Non-Muslims in Bangladesh:How Do We Treat Our Minorities? Time for Some Honest Answers

Tariq Ali

Posted Jul 24, 2005      •Permalink      • Printer-Friendly Version
Bookmark and Share

Non-Muslims in Bangladesh:How Do We Treat Our Minorities? Time for Some Honest Answers

Tariq Ali

A month or so ago, I was in Kurigram and talking to an NGO worker. She was young and pretty and although the ostentatious sindur was not there on her sinthi, the white sankha on her hand told me that she was married. She proudly told me that she is considered to be the best worker in heroffice, and I could see that she possessed those ingredients of management that setleaders apart from the others. The reason she had started this conversation, it turned out, was that she was asking for my opinion over a dilemma that she was going through. She was, in reality echoing the anguished question that has rankled the minds of Hindus all over Bangladesh since 1992. “Dada, we are still young and now is the appropriate time to make the choice of whether to go over to India or not. Will we be able to live here, in Bangladesh?”
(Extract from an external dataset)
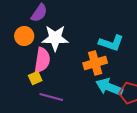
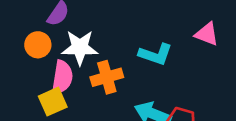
orange cross: (95, 63) -> (107, 77), moved
yellow square: (35, 78) -> (53, 102), size x1.5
She had not asked me the question that would normally occupy the mind of a young person, out to make her presence felt in the world. She had not asked whether she will one day make it to the top of the office she worked in, or how she could help her husband in turning around the family business or whether they could one day become the pivotal players in the Kurigram social circuit. “We are being given subtle messages that our neighbours would be happy to buy my husband’s property in the town. There is pressure as well from our relatives in West Dinajpur to cross over and settle there,” she said.

I remembered that as a sequel to the Babri Masjid demolition, when there was widespread violence on the Hindu community here, the same anguished question was raised at a Conference of the Rabindra sangeet Sammilan Parishad in Dhaka. One of the responses, from an intellectual of the country was a tearful appeal from the stage. He concluded that in a Bangladesh bathed with the combined blood of its Hindu and Muslim children, things were bound to get better and that they should stick it out for just a little more time. The appeal was so passionately and intensely made that it induced sympathetic tears in many of those who were in the auditorium. Ten years later, tears welled up in the eyes of this dada as well, as he faced that same question from this young and beautiful woman. Even if she was able to ignore the “gentle” suggestion of selling her homestead, would she not, ten years from today, still be strapped to her desk as a programme officer, as she watched the entire retinue of her Muslim colleagues, one after the other, bypass her—yes, even in an NGO setting, let alone the government?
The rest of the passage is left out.